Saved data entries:
******************************

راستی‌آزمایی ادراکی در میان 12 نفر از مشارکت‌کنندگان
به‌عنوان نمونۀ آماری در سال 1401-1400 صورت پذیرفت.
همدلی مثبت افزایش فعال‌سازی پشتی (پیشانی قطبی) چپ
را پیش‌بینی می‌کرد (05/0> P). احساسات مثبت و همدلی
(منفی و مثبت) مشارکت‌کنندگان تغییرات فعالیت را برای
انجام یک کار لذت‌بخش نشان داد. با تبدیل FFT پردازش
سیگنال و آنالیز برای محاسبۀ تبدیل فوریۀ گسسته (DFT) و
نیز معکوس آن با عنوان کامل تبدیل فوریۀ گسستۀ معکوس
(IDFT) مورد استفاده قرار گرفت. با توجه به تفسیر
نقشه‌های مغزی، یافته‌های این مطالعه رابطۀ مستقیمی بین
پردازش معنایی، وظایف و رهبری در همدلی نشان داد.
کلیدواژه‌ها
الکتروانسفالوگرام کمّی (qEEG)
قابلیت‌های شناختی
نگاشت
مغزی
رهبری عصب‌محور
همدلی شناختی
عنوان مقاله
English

******************************

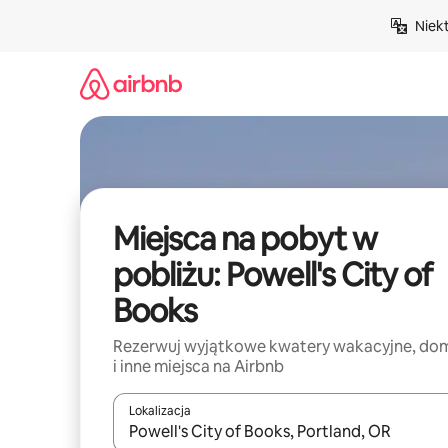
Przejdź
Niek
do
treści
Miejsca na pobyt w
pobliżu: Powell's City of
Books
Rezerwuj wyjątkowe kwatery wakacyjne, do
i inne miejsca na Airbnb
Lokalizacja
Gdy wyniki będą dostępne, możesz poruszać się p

******************************

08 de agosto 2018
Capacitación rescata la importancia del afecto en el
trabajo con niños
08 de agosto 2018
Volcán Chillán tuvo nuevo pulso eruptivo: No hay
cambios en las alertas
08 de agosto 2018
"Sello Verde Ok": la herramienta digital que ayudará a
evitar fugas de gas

******************************

▶ **Prompt**
From the entries above, show each line that includes the string "تبدیل".

▶ **Response for this exercise**
انجام یک کار لذت‌بخش نشان داد. با تبدیل FFT پردازش
سیگنال و آنالیز برای محاسبۀ تبدیل فوریۀ گسسته (DFT) و
نیز معکوس آن با عنوان کامل تبدیل فوریۀ گسستۀ معکوس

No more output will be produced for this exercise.